Jorge Enrique Robledo

Según el DANE, en mayo pasado, la población desocupada en el país llegó a la inmensa cantidad de 4,9 millones, el 21,4% del total, y mujeres y jóvenes más de la mitad, el 25,4 y 26,6%, respectivamente.
Y eso que las cifras, con lo pésimo que se ven, están embellecidas por la forma de la estadística. Porque los llamados “inactivos” no suman como personas sin empleo, pues, según el DANE, carecen de él pero ya ni lo buscan, agotados e indignados por no encontrarlo. Y estos crecieron en el último año de 14,5 a 17,8 millones.
La estadística también enmascara este dolorosísimo problema social -el peor de Colombia y el que les da base a los demás-, porque los trabajadores informales aparecen como empleados, aunque por norma el rebusque no les brinda unas condiciones de vida siquiera decorosas. Y la informalidad colombiana aparece entre las mayores del mundo. En 2016, y era peor al finalizar el año pasado y ahora ni se diga, en ese sector sufrían 60 de cada cien personas, según la Organización Internacional del Trabajo (OIT).
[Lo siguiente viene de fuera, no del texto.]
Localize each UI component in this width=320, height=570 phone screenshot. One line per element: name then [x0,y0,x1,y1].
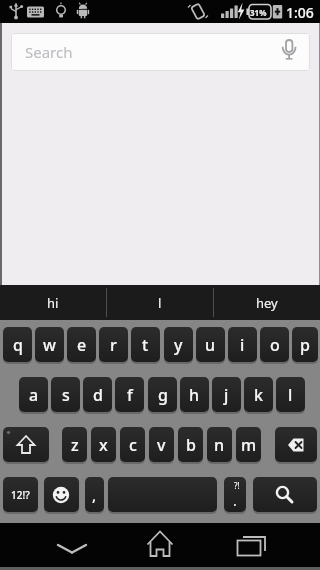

Y también suaviza la apariencia del desempleo nacional que cinco millones de colombianos hayan tenido que irse a otros países, donde sí consiguieron los empleos que les negaron aquí y donde han dejado la merecida fama de ser excelentes trabajadores.
El desempleo implica además -y de esto tan grave se habla muy poco- que no se supere el subdesarrollo nacional, el mismo fenómeno que lo causa. Porque impone rebusques de baja o nula productividad, lo que también lastra la creación de más y mejor riqueza, bases insustituibles del empleo y el progreso de los países. Y cierra el cuadro de esta tragedia que la escasa capacidad de compra de cesantes e informales tampoco jalona con el vigor necesario la industria, el agro y los demás sectores. Luego el primer pacto nacional que necesita Colombia es el de crear empleo, empleo y más empleo, estable y bien remunerado, objetivo que no puede lograrse sin modificar las causas de la desocupación, que el duquismo, en un relato falaz, intenta reducir a la pandemia.
Entre las fallas graves de Duque en el manejo de la pandemia está no proponerse que el Estado respalde con mayores recursos a los ciudadanos empobrecidos y a la actividad económica, como desde Keynes se sabe que debe hacerse en una crisis como esta, entre otras razones, para aumentar la capacidad de compra y la producción, generadoras del empleo que a su vez las respalda. Pero sin medidas adicionales -como lo prueba la experiencia de los 30 años anteriores-, más gasto se convierte en mayores importaciones, que no solo no estimulan la producción en Colombia sino que le hacen daño. Y se probó también que la ortodoxia neoliberal significa que los ingresos por minería y deuda externa se usan para destruir producción y trabajo nacional, porque financian las compras externas excesivas, y tampoco estimulan las exportaciones.
En el debate sobre las soluciones, no es serio entonces que se prohíba mencionar, entre las causas de la crisis, la apertura de los noventa y los TLC, que nos arrebataron -y esto lo saben los conocedores- uno a uno todos los instrumentos que usaron los países que sí desarrollaron sus economías de mercado, en tanto nos ofrecieron reemplazarlos con falacias y baratijas, como demostró la experiencia. Solo el dogmatismo con el que se defienden unos tratados que nos presentan como inmodificables, cuando sí pueden cambiarse, explica que no se plantee una política de sustitución de importaciones, cuidando, como es obvio, hacerlo sin excesos.
Coletilla: Aurelio Suárez calculó que el aporte del gobierno por la pandemia es de 320 mil pesos por persona al mes, y por solo tres meses, es decir, 95 centavos de dólar al día. Y el Banco Mundial pone el ingreso de pobre en 5,5 dólares diarios.